Mendelssohn: Octet, Op 20, in E-Flat -- i Allegro moderato ma con fuoco
This is an important piece, both for its structure, and for the extreme youth of its composer.  Felix Mendelssohn wrote this wonderful Octet for eight strings (four violins, two violas and two Cellos) when he was sixteen years old.  It is remarkable because most octets of this kind have been written for two string quartets.  This one is actually conceived orchestrally, so that there is no specific antiphonal intention.  This is the first movement.  The Scherzo is also independently well known.  The first violin is Jascha Heifetz, the brilliant violinist of the first half of the last century.  Heifetz was so technically gifted that he dominated string technique to the point where everyone almost hated his perfection.  All the performers on this recording are soloists in their own right.

Bach: French Suite No 5 in G major, BWV 816 -- Gigue
I've played this Gigue before, but this is played on a piano, rather than on a harpsichord.  (This tune is also the ringtone on my phone.)

Debussy: Reverie, L 68
This lovely early Debussy piece is played by Kathryn Stott.  Debussy is said not to have liked it, because it was too popular-sounding.  Today it is one of his best-known piano pieces.

Part D

Mozart: Sonata in C minor, K 457-- I  Molto allegro
This is Colin Tilney playing one of Mozart's better-known piano sonatas.  It has rather a meditative mood.  Notice that Mr. Tilney is playing on a reproduction of an early Fortepiano, a kind of instrument that was a precursor of modern pianos, but had a more delicate sound, surprisingly close to that of a harpsichord.  But the strings are struck, like a piano, and not plucked, like a harpsichord.
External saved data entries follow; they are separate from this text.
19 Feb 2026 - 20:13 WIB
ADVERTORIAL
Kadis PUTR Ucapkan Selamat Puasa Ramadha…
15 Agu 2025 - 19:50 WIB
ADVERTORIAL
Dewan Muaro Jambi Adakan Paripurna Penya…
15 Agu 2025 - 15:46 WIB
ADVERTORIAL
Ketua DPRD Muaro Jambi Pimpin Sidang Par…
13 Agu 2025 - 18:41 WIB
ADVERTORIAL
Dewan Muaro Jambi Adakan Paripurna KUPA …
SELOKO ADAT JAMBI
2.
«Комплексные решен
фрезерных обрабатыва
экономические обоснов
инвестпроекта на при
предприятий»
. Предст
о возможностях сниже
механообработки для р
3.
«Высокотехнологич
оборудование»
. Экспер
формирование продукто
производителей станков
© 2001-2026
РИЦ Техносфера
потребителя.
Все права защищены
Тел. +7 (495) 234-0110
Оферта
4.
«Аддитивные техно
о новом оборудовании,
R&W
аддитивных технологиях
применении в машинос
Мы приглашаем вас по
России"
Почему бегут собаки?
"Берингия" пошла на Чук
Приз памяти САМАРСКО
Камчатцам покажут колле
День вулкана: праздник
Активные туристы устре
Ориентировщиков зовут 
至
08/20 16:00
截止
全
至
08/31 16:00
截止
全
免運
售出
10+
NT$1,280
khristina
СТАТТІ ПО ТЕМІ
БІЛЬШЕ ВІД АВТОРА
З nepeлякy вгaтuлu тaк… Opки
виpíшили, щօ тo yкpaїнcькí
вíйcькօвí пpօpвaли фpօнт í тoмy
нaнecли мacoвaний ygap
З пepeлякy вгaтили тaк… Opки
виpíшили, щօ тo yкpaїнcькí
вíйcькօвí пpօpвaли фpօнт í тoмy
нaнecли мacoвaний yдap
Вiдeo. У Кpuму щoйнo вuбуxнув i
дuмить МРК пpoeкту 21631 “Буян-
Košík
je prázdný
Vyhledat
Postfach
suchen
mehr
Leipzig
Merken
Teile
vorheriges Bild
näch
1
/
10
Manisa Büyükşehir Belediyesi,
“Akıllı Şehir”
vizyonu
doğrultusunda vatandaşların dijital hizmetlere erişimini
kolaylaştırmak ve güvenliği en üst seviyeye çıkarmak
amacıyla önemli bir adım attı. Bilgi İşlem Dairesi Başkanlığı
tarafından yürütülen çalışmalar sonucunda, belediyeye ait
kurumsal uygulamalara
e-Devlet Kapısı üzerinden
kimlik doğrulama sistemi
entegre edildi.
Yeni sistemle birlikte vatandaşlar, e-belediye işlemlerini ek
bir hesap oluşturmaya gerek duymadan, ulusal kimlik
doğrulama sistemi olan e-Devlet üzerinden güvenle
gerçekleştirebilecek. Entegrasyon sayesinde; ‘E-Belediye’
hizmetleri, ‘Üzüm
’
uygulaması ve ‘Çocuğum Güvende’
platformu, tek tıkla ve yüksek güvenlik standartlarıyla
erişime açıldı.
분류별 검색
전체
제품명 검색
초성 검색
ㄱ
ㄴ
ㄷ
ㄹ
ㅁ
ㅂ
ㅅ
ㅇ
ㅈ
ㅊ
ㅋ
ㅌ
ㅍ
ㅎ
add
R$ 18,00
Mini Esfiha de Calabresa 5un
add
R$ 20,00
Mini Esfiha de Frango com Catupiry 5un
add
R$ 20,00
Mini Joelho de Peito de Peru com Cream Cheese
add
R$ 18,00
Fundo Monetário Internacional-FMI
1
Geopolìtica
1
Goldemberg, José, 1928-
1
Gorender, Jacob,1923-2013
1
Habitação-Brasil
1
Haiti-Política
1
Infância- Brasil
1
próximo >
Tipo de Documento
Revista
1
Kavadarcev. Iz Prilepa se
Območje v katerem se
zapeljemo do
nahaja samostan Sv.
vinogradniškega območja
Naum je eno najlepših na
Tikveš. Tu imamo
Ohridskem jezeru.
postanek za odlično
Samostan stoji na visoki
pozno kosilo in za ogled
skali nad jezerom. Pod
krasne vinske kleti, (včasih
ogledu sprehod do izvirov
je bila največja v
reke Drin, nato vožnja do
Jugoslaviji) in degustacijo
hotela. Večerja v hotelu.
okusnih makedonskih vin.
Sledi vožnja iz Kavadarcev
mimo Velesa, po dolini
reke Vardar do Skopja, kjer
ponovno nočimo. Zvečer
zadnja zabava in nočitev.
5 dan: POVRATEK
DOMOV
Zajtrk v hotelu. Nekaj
Dowland: Mistress Winter's Jump
This is the melancholy John Dowland trying to be jolly.  He succeeds fairly well.  The group is the Extempore String Ensemble, led by George Weiland.

Bach: Ach Herr mein Gott
This lovely duet is from a Bach Cantata.  The soprano and the alto seem to be in perfect agreement.

Go ahead, hug me
Spellingbee: Tally it Up
This is a group in which my daughter Uma sang backup.  It was a short-lived group; the young fellow who led the group has this tendency to create a group wherever he happens to be staying for a while, make some brilliant recordings, and then go somewhere else and start another group.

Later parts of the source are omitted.